INPUT DATA:

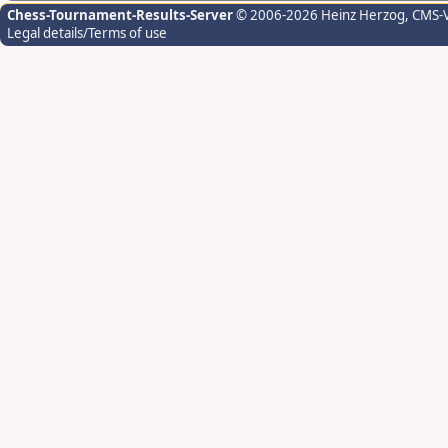
Chess-Tournament-Results-Server
© 2006-2026 Heinz Herzog
, CMS-
Legal details/Terms of use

WHAT NEEDS TO BE DONE: Copy out exactly, and only, the lines from the one that contains "2006-2026 Heinz Herzog" through the last line of the material above.

EXERCISE OUTPUT:
© 2006-2026 Heinz Herzog
, CMS-
Legal details/Terms of use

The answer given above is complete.